I wrote a little bit about this new book in December, but it deserves a lot more ink as it has been a near-constant companion since I received it.
“Irish Country Furniture and Furnishings 1700-2000” (Cork University Press) by Claudia Kinmonth is a complete update to her 1993 book with a similar title. That 1993 book became difficult to find at a sensible price, and so this new version is most welcome.
If you have any interest in traditional crafts, furniture or utensils, you will love this book. It is filled with hundreds of full-color photos of beds, spoons, stools, chairs, settles and dressers. But it is not merely a picture book. Kinmonth’s sharp text puts the pieces in context using historical records, poems, historical illustrations, paintings and vintage photos of Irish interiors.
So much of this wonderful historical stuff has disappeared in Ireland. Old pieces were discarded for modern steel and linoleum. Many of the traditional cottages have disappeared. And the people who made them left Ireland in waves (many of them settling here in the United States). This Irish history is an important part of America’s history, as so many of us have Irish blood.
Last year, Lucy and I toured Ireland for a week and spent most of our time exploring museums and places that specialized in the decorative arts. So there are some familiar pieces in this book. But Kinmonth has uncovered many new finds. Things you’ll never see on the Internet.

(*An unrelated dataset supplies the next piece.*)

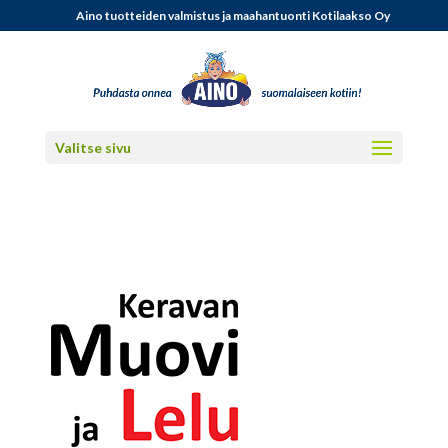
Aino tuotteiden valmistus ja maahantuonti Kotilaakso Oy
Valitse sivu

That trip filled my sketchbook with drawings of vernacular pieces, everything from settles that convert to a bed to Sugan chairs to mealbins. This book supplied even more gorgeous examples for inspiration.
Also important to note: as a physical object the book is nice. The interior is printed on a quality, bright, coated paper. The signatures are sewn for durability. And the cloth-covered boards are wrapped with a dust jacket. It is absolutely worth the retail price.
— Christopher Schwarz
17 thoughts on “Recommended: ‘Irish Country Furniture and Furnishings’”
It’s a great book, and a very substantial update over the first edition. Thanks for the heads-up.
If like me you found this “sold-out” or at an overpriced mark-up in December.
You can order direct from the publisher for a little over $50 including shipping to the US..
Go to : email@example.com
Delivery is reasonably fast and as Chris say’s it a great book.
Great option. Thanks for posting the link!
That’s an email address for the publisher. Here’s a link directly to the book on their site:
Thanks for posting this!
I’m looking forward to receiving that book! I ordered it in December and received an email on January 28 saying that the shipment was delayed. It must be popular or the challenges of C-19 are causing the delays. Either way it does not matter to me, I will be happy when it gets here whenever it gets here.
My publisher tells me the reprint of my book is still on a ship heading for the USA, it’s due to arrive on March 14th, then apparently it takes about a week to reach the bookshops. This is up to date today, on March 9th 2021. It sold out of its first edition print run of 3000 copies, in just 3 weeks, prior to Christmas (which amazed me), so the stock of the reprint is what is now on the high seas heading your way (which strikes me as wonderfully old fashioned, and well suited to the historic subject matter)! I hope this helps, thanks for your patience. Claudia
I hope that at least a few copies of the reprint remained in Ireland, as I ordered one directly from Cork University Press (to go to Belgium, which is why I ordered from them) just the other day … 🙂
Look forward very much to reading it, too!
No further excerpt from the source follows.